Malgré ces avancées, les chiffres cumulés, plus de 8 500 sites déguerpis sur cinq ans, témoignent d’une persistance du phénomène qui dépasse la capacité répressive de l’État. Les réseaux s’adaptent : ils se fragmentent, se déplacent, s’appuient sur des complicités locales et des financements chinois parfois signalés dans la presse ivoirienne. Charles Blé Goudé, figure de l’opposition, a récemment appelé à la création d’un ministère spécifiquement dédié à la lutte contre l’orpaillage clandestin, qualifiant le phénomène de véritable « guerre » contre la Côte d’Ivoire. La proposition, quelle que soit son opportunité institutionnelle, pointe un problème réel : la dispersion des compétences entre ministère des Mines, forces de sécurité, douanes et justice fragilise la cohérence de la réponse.

La CEDEAO : une réglementation communautaire en gestation

À l’échelle régionale, la CEDEAO a posé les jalons d’une approche harmonisée. Dès 2021, les ministres en charge des Mines avaient demandé à la Commission d’élaborer une réglementation communautaire sur l’exploitation minière artisanal et les pratiques illicites, un texte destiné à être examiné jusqu’au niveau des chefs d’État. RFI rapportait dès août 2021 que la CEDEAO préparait ce cadre pour mieux réguler le commerce de l’or et réduire les fraudes. Les axes identifiés, harmonisation des législations, traçabilité des minéraux, création de centres de commercialisation, répondent précisément aux lacunes qui permettent aux circuits criminels de prospérer.

Mais entre l’ambition institutionnelle et la réalité du terrain, le fossé reste large. La sortie du Mali et du Burkina Faso de la CEDEAO et la création de l’Alliance des États du Sahel compliquent toute coordination sur des espaces qui constituent précisément les principaux corridors de transit de l’or ivoirien illicite. Construire une gouvernance régionale de l’orpaillage artisanal sans les pays de transit sahéliens revient à colmater une digue en laissant ouverte la brèche principale.

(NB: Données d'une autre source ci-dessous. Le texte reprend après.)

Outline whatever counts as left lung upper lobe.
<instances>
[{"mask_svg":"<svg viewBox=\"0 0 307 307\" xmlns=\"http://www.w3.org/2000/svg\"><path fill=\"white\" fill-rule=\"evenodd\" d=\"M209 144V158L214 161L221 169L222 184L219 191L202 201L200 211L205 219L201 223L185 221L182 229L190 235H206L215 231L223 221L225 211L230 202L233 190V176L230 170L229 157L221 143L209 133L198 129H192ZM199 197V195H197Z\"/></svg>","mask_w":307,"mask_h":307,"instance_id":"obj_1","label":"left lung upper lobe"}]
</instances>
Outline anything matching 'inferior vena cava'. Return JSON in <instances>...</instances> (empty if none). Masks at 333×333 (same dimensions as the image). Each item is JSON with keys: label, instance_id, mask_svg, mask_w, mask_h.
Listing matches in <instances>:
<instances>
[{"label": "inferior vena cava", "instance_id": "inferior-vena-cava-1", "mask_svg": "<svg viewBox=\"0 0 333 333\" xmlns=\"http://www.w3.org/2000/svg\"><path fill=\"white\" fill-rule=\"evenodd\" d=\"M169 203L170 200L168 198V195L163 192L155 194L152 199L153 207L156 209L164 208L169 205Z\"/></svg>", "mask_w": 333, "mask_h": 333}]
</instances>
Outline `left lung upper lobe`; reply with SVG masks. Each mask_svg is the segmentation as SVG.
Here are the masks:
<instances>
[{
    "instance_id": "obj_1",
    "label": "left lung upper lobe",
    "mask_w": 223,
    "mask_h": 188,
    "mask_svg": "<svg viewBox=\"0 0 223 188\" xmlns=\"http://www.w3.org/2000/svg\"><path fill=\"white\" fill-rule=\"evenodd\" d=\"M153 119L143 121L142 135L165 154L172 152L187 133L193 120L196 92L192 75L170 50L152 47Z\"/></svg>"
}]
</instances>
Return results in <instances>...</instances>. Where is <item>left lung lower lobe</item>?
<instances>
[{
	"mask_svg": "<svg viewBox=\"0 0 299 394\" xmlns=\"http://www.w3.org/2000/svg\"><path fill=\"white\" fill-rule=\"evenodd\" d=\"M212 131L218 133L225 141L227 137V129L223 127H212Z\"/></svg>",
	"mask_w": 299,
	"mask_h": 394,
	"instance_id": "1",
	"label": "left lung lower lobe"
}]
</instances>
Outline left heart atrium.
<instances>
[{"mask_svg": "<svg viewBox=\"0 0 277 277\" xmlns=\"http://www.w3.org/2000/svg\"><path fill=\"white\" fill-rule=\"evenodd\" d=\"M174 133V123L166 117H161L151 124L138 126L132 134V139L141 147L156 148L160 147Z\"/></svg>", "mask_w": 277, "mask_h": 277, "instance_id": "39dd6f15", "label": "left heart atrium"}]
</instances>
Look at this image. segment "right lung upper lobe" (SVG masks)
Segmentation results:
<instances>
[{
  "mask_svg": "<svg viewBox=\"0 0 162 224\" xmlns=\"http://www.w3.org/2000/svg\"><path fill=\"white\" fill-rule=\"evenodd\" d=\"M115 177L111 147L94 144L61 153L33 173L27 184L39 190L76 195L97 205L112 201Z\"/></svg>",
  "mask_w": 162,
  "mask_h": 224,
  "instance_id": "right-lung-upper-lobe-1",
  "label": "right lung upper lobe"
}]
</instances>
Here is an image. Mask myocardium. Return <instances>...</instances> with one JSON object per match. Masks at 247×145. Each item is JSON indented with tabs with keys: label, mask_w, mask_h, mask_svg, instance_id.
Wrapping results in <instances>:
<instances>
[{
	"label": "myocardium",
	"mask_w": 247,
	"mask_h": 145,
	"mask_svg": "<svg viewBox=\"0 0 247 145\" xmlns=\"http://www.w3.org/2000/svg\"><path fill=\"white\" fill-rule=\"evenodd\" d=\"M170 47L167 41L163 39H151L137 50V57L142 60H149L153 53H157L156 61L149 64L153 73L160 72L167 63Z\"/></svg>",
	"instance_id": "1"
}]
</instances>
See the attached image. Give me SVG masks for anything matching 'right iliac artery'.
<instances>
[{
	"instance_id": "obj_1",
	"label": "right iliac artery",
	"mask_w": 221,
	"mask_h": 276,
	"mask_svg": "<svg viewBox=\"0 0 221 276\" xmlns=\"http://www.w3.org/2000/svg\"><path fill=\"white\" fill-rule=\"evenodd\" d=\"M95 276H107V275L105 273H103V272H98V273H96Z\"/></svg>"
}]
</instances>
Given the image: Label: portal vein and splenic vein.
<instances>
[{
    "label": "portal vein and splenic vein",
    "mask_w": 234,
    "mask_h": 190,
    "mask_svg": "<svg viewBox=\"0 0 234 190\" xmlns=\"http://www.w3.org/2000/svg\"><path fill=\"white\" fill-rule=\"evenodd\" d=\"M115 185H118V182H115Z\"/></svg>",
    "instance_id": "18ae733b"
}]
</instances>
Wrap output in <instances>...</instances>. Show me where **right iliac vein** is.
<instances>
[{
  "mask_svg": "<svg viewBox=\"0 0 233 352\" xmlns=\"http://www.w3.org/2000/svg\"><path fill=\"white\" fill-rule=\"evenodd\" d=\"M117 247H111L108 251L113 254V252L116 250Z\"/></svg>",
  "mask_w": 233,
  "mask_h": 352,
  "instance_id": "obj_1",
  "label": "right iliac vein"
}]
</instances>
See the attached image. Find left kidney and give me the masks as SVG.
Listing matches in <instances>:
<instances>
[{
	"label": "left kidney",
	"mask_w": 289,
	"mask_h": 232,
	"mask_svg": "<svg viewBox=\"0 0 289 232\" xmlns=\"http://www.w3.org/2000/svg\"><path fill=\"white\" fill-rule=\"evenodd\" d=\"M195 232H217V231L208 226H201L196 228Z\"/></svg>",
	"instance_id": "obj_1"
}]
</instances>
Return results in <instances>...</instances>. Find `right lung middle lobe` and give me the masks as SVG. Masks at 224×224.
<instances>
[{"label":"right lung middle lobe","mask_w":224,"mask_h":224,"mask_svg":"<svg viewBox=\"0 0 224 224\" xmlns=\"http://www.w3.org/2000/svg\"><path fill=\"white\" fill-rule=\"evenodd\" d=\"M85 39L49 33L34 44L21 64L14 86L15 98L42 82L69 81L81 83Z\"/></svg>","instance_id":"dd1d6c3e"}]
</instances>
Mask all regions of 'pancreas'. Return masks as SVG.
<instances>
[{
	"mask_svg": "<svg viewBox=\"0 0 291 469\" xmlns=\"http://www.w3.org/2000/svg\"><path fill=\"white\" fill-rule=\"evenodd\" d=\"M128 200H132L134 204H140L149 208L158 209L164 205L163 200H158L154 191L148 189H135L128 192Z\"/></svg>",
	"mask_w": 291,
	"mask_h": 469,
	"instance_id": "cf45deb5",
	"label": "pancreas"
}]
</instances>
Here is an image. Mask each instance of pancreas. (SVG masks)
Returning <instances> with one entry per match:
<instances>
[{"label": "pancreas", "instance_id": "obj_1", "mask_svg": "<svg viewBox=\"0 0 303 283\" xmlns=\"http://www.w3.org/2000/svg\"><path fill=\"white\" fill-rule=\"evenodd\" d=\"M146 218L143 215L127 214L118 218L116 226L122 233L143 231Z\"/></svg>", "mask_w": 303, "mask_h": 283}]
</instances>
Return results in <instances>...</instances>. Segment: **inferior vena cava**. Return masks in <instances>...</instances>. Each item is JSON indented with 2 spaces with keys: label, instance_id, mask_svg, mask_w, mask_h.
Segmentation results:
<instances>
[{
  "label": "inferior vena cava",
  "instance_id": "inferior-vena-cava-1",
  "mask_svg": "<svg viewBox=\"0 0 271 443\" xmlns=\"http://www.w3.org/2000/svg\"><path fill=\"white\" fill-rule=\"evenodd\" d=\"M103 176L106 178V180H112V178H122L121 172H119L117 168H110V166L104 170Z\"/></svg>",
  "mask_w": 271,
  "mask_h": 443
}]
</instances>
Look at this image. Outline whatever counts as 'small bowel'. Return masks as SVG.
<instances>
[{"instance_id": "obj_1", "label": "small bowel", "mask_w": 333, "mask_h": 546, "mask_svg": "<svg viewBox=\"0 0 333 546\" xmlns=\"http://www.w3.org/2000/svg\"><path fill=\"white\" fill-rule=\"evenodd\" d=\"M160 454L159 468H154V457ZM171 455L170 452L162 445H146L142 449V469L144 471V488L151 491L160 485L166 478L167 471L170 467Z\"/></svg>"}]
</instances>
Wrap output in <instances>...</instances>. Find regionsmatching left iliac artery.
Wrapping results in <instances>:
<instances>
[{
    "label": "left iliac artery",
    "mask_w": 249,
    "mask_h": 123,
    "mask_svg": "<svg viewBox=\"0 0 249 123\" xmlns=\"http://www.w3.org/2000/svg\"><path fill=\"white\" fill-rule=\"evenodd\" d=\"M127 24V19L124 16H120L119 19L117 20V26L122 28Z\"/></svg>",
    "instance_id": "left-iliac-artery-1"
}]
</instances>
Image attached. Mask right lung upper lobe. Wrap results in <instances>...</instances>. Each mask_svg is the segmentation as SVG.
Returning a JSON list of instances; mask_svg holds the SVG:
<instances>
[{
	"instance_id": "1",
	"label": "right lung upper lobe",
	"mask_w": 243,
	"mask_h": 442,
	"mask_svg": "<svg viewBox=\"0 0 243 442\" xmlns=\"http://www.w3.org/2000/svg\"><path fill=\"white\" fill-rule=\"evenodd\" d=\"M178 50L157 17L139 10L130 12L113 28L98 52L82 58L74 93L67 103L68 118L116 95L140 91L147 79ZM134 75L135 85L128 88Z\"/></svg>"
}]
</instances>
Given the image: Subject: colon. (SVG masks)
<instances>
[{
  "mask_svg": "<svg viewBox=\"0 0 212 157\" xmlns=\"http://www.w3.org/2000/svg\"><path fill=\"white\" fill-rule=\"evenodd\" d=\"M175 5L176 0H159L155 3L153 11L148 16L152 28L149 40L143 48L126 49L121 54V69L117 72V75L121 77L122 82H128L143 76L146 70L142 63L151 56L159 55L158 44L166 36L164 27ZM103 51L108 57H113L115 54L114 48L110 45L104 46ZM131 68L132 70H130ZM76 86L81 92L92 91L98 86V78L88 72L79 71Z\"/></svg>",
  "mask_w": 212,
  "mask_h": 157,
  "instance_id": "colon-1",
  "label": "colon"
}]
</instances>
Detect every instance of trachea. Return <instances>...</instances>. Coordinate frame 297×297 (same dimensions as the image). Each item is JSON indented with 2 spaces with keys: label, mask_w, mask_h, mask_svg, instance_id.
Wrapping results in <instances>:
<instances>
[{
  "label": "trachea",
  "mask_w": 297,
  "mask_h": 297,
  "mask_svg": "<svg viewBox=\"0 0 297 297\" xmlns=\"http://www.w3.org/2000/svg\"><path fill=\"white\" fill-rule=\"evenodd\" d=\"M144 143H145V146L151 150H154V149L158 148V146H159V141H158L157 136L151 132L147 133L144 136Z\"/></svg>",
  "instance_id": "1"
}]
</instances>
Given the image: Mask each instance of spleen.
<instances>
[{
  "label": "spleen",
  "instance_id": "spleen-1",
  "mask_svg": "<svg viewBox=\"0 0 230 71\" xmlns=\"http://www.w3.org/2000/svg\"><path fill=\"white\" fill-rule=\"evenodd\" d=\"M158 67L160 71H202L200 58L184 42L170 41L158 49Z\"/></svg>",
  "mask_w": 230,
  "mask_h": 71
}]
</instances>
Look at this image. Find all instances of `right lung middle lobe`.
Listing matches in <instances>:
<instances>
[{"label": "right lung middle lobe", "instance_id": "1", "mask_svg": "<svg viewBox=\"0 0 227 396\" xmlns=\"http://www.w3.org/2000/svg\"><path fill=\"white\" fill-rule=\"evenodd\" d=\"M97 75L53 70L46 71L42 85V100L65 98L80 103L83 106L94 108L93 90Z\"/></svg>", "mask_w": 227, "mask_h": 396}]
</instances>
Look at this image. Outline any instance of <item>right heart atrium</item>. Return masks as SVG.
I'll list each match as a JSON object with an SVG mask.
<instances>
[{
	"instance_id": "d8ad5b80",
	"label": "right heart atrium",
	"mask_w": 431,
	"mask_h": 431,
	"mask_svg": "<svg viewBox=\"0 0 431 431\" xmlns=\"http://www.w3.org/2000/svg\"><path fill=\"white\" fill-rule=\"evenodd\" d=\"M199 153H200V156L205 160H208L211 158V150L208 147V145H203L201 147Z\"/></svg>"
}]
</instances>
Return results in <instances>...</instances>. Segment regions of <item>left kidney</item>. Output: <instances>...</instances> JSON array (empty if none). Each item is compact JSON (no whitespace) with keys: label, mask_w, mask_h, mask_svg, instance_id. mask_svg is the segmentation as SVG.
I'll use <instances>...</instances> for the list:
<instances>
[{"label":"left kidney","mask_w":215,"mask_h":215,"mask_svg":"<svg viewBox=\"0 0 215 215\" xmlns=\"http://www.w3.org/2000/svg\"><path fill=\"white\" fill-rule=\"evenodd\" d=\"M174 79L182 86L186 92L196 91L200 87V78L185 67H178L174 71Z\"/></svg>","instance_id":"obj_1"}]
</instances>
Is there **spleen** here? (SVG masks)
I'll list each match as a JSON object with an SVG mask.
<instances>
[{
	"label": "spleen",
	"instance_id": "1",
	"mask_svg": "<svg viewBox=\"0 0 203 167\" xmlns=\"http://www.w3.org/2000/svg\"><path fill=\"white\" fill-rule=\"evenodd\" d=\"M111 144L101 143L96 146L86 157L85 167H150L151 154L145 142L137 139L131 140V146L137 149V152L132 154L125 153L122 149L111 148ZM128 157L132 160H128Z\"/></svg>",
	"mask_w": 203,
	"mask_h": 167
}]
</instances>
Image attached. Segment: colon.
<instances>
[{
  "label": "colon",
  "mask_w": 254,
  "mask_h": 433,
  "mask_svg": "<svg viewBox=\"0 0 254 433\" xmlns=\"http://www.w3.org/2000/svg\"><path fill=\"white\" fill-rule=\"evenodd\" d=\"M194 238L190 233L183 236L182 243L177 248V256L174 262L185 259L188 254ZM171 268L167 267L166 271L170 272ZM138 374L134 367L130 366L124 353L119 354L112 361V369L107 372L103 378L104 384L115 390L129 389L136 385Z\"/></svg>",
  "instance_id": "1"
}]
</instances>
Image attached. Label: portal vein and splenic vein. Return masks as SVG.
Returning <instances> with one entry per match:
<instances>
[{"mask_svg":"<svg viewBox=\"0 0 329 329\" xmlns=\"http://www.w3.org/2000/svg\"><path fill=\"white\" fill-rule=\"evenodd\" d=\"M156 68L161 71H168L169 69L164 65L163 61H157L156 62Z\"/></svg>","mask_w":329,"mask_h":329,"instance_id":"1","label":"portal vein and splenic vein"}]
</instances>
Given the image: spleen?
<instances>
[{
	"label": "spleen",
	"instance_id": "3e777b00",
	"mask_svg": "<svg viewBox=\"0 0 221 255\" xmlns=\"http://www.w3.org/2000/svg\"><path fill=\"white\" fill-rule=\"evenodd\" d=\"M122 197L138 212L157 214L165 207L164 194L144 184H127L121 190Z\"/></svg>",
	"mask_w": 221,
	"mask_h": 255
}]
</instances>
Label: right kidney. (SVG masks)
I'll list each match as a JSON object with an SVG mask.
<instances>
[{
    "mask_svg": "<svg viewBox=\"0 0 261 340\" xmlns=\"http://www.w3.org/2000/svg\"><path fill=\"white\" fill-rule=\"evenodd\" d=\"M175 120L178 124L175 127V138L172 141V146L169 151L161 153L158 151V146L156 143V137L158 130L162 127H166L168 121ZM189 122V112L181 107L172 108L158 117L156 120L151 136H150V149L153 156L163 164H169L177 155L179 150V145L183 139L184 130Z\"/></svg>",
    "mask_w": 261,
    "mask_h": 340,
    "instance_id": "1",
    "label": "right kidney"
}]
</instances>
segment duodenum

Un système, pas un fait divers

Les données ivoiriennes disponibles, sites démantelés, personnes poursuivies, or et liquidités saisis, permettent de mesurer l’effort répressif, pas encore d’en évaluer l’impact sur les flux. L’écart considérable entre la valeur marchande de l’or saisi (environ 8 milliards de FCFA) et les liquidités interceptées (960 millions de FCFA) suggère que la chaîne financière du trafic échappe largement au filet ivoirien. La question qui s’impose n’est pas tant de savoir combien de sites supprimer de plus, mais comment remonter et perturber durablement les chaînes logistiques et financières qui transforment l’or extrait illégalement au cœur de la forêt ivoirienne en lingots négociables sur les marchés de Dubaï. À cette question, ni Abidjan ni Accra ni Ouagadougou ne peuvent répondre seuls.